Thermodynamic performance of CaCl2 absorption heat pump thermal energy storage system with triple storage tanks

Abstract

Renewable energy source is playing an increasingly important role in district heating based on cogeneration units. Absorption thermal energy storage has the characteristics of high thermal energy storage density and low heat loss in long-term storage. In this paper, an absorption heat pump thermal energy storage system with CaCl2-water solution as the working fluid is proposed for solving the problem of insufficient wind power accommodations due to coal-fired cogeneration heat-power coupling.
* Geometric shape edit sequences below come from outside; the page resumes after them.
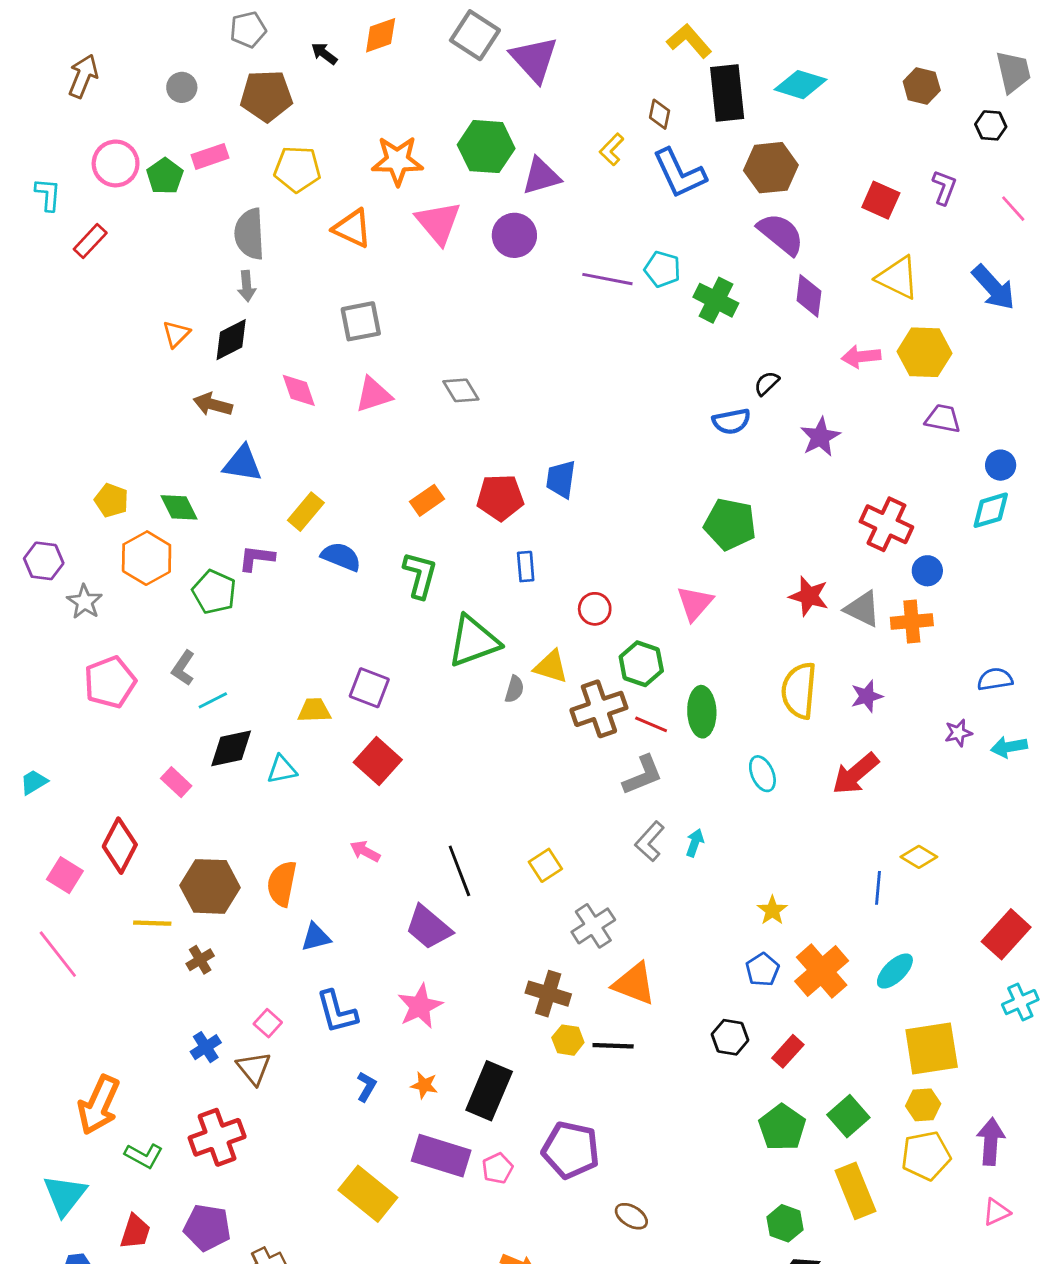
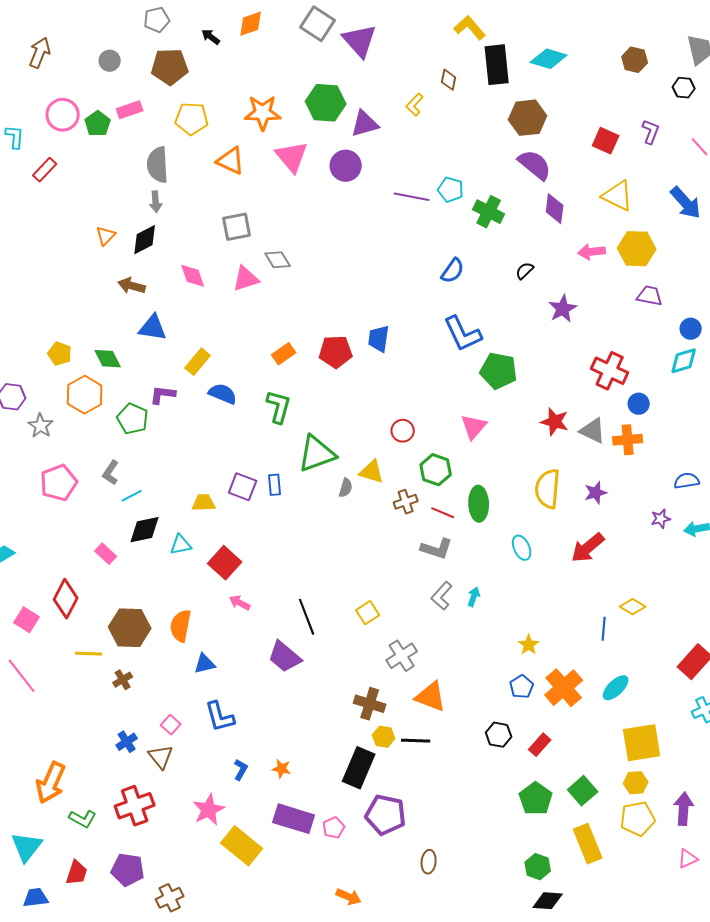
blue L-shape: (679, 173) -> (463, 334), moved
gray diamond: (461, 390) -> (278, 260), moved
blue semicircle: (731, 421) -> (453, 271), moved, turned -44
blue rectangle: (526, 567) -> (275, 485), moved
brown cross: (599, 709) -> (406, 502), size x0.6
red square: (378, 761) -> (225, 563), moved
gray L-shape: (643, 775) -> (437, 549), turned 40
pink star: (420, 1006) -> (209, 810), moved
black rectangle: (489, 1091) -> (359, 768), moved
brown ellipse: (631, 1216) -> (429, 862), turned 65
A steady-state thermodynamic model of the system is constructed in the Aspen Plus software. Under the considered design conditions, the volume of the tank required for one hour of operation of the system, thermal energy storage density, thermal energy storage ratio, and heating ratio are 464.61 m3, 29.81 kW h/m3, 46.50%, and 53.54%, respectively. The thermal energy storage density is 1.43 times and 1.25 times, and the tank volume is 0.7 times and 0.8 times, of those of a dual tank thermal energy storage system with H2O and CaCl2-water solution as the working fluids respectively. The effects of the system parameters on the thermal energy storage performance are simulated to obtain the optimal performance. At the optimum system performance, the tank volume required to operate the system for one hour, thermal energy storage density, heating ratio, and thermal energy storage ratio are found to be 439.56 m3, 37.39 kW h/m3, 44.83%, and 55.17%, respectively. Accordingly, the thermal energy storage performance of this system is also found to be superior to that of the traditional thermal energy storage system, which will be beneficial for reducing the volume of storage tanks in cogeneration units and increasing the thermal storage temperature.